The system has been validated in a pilot study on more than 700 ICSM patients, showing a reduction in visit duration (p << 0.01), an increased number of screening exams for complications (p < 0.01), and an increase in lifestyle interventions (from the 69% to the 77% of the visits).

Integrated Molecular Cardiology System

LHSC is the basis of the current implementation of an integrated system to support research and clinical care in arrythmogenic diseases running at ICSM. Such system is based on a EHR linked with a CDSS for genetic variant classification and on a registry semiautomatically syncronized with the EHR.

Mantra is the EHR that collects the molecular and clinical data about patients of the molecular cardiology unit at ICS Maugeri (Segagni et al., 2012b). It collects information on more than 20,000 individuals, mainly affected by Long QT Syndrome (>9,000 patients), Brugada Syndrome (>6,000 patients), Arrhythmogenic Right Ventricular Cardiomyopathy (>900 patients), and Catecholaminergic Ventricular Tachycardia (>900 patients).

Mantra exports data to the Transatlantic Registry of Inherited Arrhythmogenic Diseases (TRIAD).

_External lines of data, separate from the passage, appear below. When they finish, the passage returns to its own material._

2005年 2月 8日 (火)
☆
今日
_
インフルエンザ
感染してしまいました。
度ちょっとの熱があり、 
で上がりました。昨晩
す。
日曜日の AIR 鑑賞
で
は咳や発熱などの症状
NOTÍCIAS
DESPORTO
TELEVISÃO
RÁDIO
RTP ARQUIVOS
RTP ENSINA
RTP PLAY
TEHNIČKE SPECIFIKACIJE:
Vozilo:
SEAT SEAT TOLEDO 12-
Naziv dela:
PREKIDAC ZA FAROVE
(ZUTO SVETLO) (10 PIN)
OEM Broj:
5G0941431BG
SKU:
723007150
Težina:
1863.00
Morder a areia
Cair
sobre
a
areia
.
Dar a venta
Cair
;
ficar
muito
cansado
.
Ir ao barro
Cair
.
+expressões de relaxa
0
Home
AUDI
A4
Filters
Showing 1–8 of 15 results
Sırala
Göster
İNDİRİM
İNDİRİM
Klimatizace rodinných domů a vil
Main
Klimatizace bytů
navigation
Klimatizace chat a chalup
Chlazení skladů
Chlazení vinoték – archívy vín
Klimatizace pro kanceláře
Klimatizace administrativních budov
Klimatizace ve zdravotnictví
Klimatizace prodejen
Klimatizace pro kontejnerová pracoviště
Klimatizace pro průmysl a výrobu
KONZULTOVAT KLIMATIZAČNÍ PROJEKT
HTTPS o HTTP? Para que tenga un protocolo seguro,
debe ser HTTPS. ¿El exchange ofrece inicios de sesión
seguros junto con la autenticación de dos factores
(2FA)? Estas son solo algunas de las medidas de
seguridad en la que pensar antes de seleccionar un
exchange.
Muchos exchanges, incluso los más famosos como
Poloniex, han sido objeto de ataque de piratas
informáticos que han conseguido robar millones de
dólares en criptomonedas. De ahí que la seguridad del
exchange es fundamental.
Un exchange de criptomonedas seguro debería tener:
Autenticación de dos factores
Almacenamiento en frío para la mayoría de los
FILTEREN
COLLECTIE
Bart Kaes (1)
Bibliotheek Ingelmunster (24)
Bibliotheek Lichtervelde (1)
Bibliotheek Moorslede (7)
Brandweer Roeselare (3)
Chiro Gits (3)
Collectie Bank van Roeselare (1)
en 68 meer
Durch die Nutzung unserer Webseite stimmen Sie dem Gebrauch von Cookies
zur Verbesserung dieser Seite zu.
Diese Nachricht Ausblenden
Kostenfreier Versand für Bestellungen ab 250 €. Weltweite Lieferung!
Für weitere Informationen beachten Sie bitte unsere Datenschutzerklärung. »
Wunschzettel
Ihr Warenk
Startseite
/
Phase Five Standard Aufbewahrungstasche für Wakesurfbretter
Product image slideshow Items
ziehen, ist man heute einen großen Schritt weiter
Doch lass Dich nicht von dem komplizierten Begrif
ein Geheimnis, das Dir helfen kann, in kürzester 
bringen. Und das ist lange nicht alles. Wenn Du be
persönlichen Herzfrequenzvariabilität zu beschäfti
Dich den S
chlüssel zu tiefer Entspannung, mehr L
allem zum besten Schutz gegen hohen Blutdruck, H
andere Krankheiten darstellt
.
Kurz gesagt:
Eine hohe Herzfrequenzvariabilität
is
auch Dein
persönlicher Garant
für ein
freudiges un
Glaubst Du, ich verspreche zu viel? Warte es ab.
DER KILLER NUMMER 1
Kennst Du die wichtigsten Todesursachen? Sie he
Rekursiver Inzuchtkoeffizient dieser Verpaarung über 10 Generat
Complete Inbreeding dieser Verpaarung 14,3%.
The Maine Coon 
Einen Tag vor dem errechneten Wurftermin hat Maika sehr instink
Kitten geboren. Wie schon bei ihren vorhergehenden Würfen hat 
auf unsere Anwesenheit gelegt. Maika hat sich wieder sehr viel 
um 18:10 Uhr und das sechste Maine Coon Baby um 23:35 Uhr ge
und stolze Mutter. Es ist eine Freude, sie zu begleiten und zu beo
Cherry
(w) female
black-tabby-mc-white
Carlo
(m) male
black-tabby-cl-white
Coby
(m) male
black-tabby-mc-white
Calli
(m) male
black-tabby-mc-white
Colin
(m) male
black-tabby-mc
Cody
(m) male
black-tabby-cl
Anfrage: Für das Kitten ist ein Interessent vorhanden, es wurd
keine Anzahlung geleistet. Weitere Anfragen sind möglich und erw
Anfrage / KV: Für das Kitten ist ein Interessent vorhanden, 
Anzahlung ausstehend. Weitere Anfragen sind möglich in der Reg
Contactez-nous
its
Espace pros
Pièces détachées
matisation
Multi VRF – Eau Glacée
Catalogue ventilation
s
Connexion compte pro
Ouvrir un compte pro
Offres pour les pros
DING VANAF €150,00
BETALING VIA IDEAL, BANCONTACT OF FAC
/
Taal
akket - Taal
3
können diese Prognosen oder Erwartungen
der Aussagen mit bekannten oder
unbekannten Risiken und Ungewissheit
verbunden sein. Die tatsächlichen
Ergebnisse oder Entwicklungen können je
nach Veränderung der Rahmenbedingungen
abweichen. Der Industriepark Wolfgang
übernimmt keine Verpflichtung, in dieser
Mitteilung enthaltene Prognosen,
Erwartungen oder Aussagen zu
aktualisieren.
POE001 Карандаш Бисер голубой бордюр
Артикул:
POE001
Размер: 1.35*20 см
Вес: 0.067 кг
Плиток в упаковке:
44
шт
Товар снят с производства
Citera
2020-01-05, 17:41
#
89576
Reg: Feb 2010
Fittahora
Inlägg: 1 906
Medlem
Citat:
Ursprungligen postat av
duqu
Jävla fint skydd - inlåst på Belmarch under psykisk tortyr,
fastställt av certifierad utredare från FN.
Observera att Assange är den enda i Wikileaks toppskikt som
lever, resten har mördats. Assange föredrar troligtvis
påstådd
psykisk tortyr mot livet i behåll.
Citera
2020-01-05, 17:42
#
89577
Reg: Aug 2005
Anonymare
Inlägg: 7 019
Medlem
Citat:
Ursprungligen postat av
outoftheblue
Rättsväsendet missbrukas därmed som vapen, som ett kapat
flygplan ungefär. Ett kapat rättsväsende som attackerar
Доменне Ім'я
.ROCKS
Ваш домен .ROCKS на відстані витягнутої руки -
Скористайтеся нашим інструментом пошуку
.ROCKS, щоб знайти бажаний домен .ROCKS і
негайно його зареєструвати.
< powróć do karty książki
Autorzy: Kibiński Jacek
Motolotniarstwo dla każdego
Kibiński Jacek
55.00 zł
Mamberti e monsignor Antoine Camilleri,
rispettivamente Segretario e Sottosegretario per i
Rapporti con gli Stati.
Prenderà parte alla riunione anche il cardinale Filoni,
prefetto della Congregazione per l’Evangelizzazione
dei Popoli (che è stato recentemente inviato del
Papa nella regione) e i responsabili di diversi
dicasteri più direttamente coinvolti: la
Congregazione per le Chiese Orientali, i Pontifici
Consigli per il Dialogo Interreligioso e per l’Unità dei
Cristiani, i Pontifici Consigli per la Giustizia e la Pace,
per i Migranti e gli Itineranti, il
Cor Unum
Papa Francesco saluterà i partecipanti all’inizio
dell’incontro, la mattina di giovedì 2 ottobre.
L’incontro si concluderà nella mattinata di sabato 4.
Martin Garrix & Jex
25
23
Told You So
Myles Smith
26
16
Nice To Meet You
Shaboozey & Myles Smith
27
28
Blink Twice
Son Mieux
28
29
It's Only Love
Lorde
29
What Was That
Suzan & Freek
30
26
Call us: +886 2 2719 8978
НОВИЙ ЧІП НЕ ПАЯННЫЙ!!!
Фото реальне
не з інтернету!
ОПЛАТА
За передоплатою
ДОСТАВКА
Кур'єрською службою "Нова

TRIAD is a prospective registry of inherited arrhythmogenic diseases active at ICSM since 2000. It serves as a platform to improve the knowledge on genetic diseases causing life-threatening arrhythmias in the structurally normal heart. Currently, the registry counts 9,700 patients and 29,000 visits. The main considered diseases are: Long QT Syndrome (5,000 patients), Brugada Syndrome (3,000 patients), Catecholaminergic Ventricular Tachycardia (550 patients), Arrhythmogenic Right Ventricular Cardiomyopathy (350 patients).The data stored in TRIAD are collected during outpatient visits and phone follow-ups, and include the results of instrumental exams and cardiac events related to the diseases. An i2b2 instance of TRIAD has been implemented, too, in order to allow fast querying and retrieval of the collected data (Segagni et al., 2012b).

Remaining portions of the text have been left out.